In the second part of November 2002, the synoptic situation over the Mediterranean was characterized by a sequence of perturbations entering the area from the North Atlantic. In particular, the persistence of an upper-level North-Atlantic trough between the 23th and 27th of the month, set the conditions for very heavy precipitation over North Italy with high ground impact over some areas and floods (i.e. Milan, Pordenone). The impact at ground was possibly amplified by the ground wet saturation for precipitations that occurred in the previous period. The evolution of the perturbation entering the Mediterranean basin on Nov. the 24th was very slow due to a steady North Africa high pressure blocking the central-east basin side.

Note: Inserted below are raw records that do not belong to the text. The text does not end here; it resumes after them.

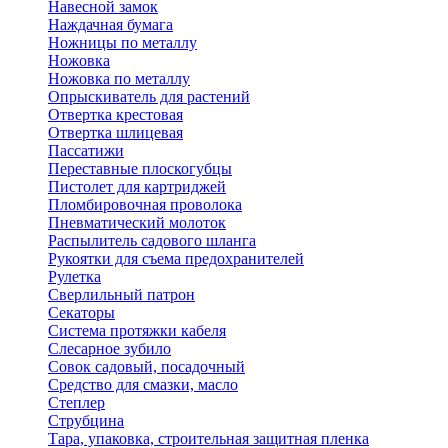
Навесной замок
Наждачная бумага
Ножницы по металлу
Ножовка
Ножовка по металлу
Опрыскиватель для растений
Отвертка крестовая
Отвертка шлицевая
Пассатижи
Переставные плоскогубцы
Пистолет для картриджей
Пломбировочная проволока
Пневматический молоток
Распылитель садового шланга
Рукоятки для съема предохранителей
Рулетка
Сверлильный патрон
Секаторы
Система протяжки кабеля
Слесарное зубило
Совок садовый, посадочный
Средство для смазки, масло
Степлер
Струбцина
Тара, упаковка, строительная защитная пленка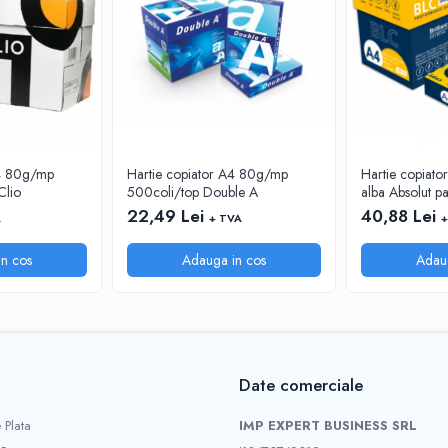
A4 80g/mp
Hartie copiator A4 80g/mp
Hartie copiato
Clio
500coli/top Double A
alba Absolut p
22,49 Lei
40,88 Lei
A
+ TVA
+
n cos
Adauga in cos
Adau
Date comerciale
 Plata
IMP EXPERT BUSINESS SRL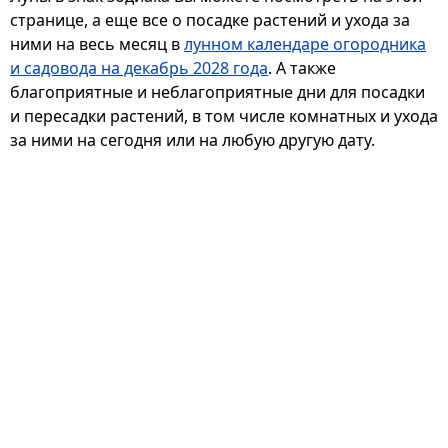
странице, а еще все о посадке растений и ухода за
ними на весь месяц в
лунном календаре огородника
и садовода на декабрь 2028 года
. А также
благоприятные и неблагоприятные дни для посадки
и пересадки растений, в том числе комнатных и ухода
за ними на сегодня или на любую другую дату.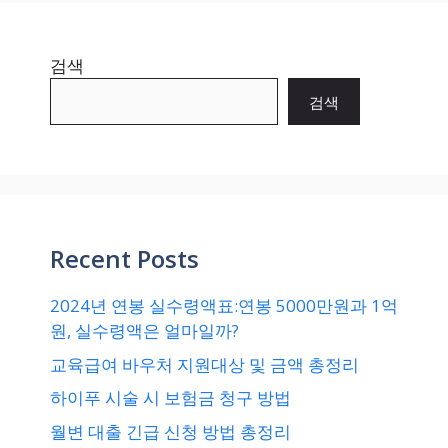
검색
검색
Recent Posts
2024년 연봉 실수령액표:연봉 5000만원과 1억
원, 실수령액은 얼마일까?
교육급여 바우처 지원대상 및 금액 총정리
하이푸 시술 시 보험금 청구 방법
월변 대출 긴급 신청 방법 총정리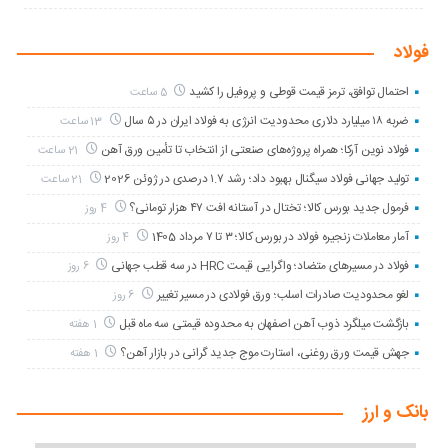
فولاد
احتمال توافق، ترمز قیمت قوطی و پروفیل را کشید
5 ساعت
ضربه ۱۸ میلیارد دلاری محدودیت انرژی به فولاد ایران در ۵ سال
13 ساعت
فولاد نوین آرکا؛ همراه پروژه‌های صنعتی از انتخاب تا تأمین ورق آهن
21 ساعت
تولید جهانی فولاد سیگنال بهبود داد؛ رشد ۱.۷ درصدی در ژوئن 2026
21 ساعت
فرمول جدید بورس کالا؛ تختال در آستانه افت ۴۷ هزار تومانی؟
4 روز
آمار معاملات زنجیره فولاد در بورس کالا؛ ۳ تا ۷ مرداد 1405
4 روز
فولاد در مسیرهای متضاد؛ واگرایی قیمت HRC در سه قطب جهانی
6 روز
لغو محدودیت صادرات اسلب؛ ورق فولادی در مسیر تغییر
6 روز
بازگشت میلگرد ذوب ‌آهن اصفهان به محدوده قیمتی سه ماه قبل
1 هفته
جهش قیمت ورق روغنی، استارت موج جدید گرانی در بازار آهن؟
1 هفته
بانک و ارز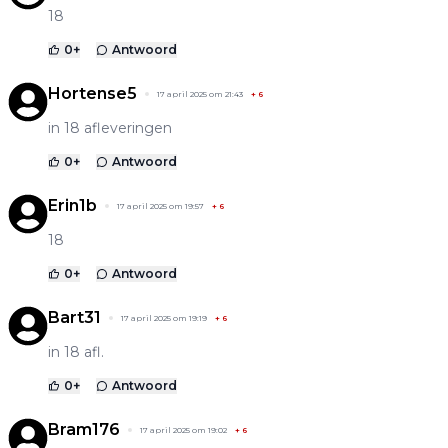
18
0
+
Antwoord
Hortense5
17 april 2025 om 21:43
+
6
in 18 afleveringen
0
+
Antwoord
Erin1b
17 april 2025 om 19:57
+
6
18
0
+
Antwoord
Bart31
17 april 2025 om 19:19
+
6
in 18 afl.
0
+
Antwoord
Bram176
17 april 2025 om 19:02
+
6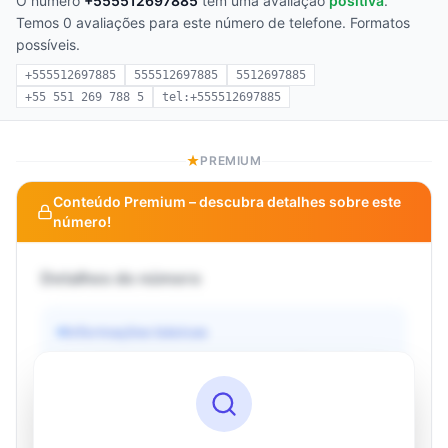
O número
+555512697885
tem uma avaliação
positiva
.
Temos 0 avaliações para este número de telefone. Formatos
possíveis.
+555512697885
555512697885
5512697885
+55 551 269 788 5
tel:+555512697885
PREMIUM
Conteúdo Premium – descubra detalhes sobre este
número!
Detalhes do número
Informações básicas
Operadora
Desconhecido
País
Desconhecido
Tipo
Desconhecido
Status
Desconhecido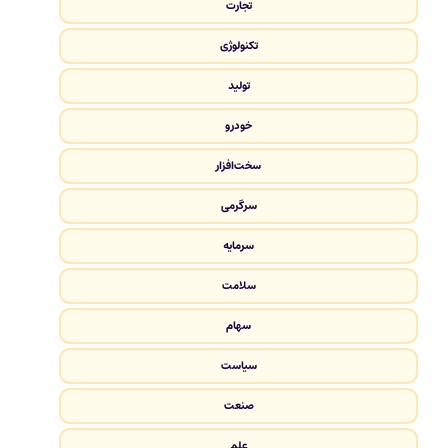
تجارت
تکنولوژی
تولید
خودرو
سخت‌افزار
سرگرمی
سرمایه
سلامت
سهام
سیاست
صنعت
علم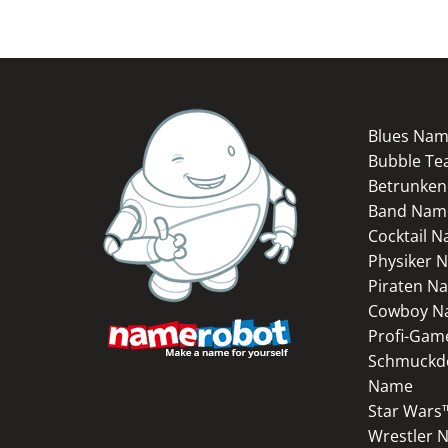
Blues Na
Bubble Te
Betrunken
Band Nam
Cocktail 
Physiker 
Piraten N
Cowboy N
Profi-Gam
Schmuckd
Name
Star War
Wrestler 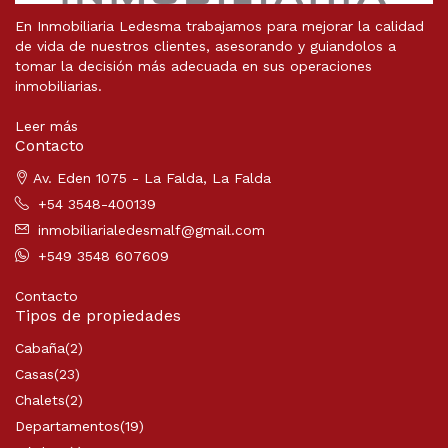
En Inmobiliaria Ledesma trabajamos para mejorar la calidad
de vida de nuestros clientes, asesorando y guiandolos a
tomar la decisión más adecuada en sus operaciones
inmobiliarias.
Leer más
Contacto
Av. Eden 1075 - La Falda, La Falda
+54 3548-400139
inmobiliarialedesmalf@gmail.com
+549 3548 607609
Contacto
Tipos de propiedades
Cabaña
(2)
Casas
(23)
Chalets
(2)
Departamentos
(19)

This event affected the South of France during September 8th-9th, 2002, and it was characterized by the formation and evolution of a major mesoscale convective system (MCS). The event caused one of the most important flood recorded in the Cevennes-Vivarais region, with 24 people killed and economic loss estimated at 1.2 billion euros (Huet et al., 2003). The MCS was driven by a deep low pressure extending from Scotland to the western Mediterranean with an associated surface cold front. The prefrontal flow induced relatively warm and humid air into the South of France, feeding the convective system. The combination of cold temperature at mid-levels (850 hPa) and humidity at low-to-mid levels were the perfect ingredients for convection to form during the event. A further injection of wet air due to the circulation around the Southern Alps contributed to intensify the event. The maximum values of precipitation exceeded 600 mm in the region of Anduze and Alès (Delrieu et al., 2005).
Hurricane Irma was a Cape Verde-type hurricane, the most intense hurricane observed in the Atlantic Ocean since Hurricane Dean in 2007. It was also the most powerful Atlantic hurricane to hit the U.S. since Katrina in 2005 and the first major hurricane (Category 3 or higher on the Saffir-Simpson scale) to make landfall in Florida since Hurricane Wilma in 2005. Irma was the ninth named tropical storm, the fourth hurricane, and the second major hurricane of the 2017 season.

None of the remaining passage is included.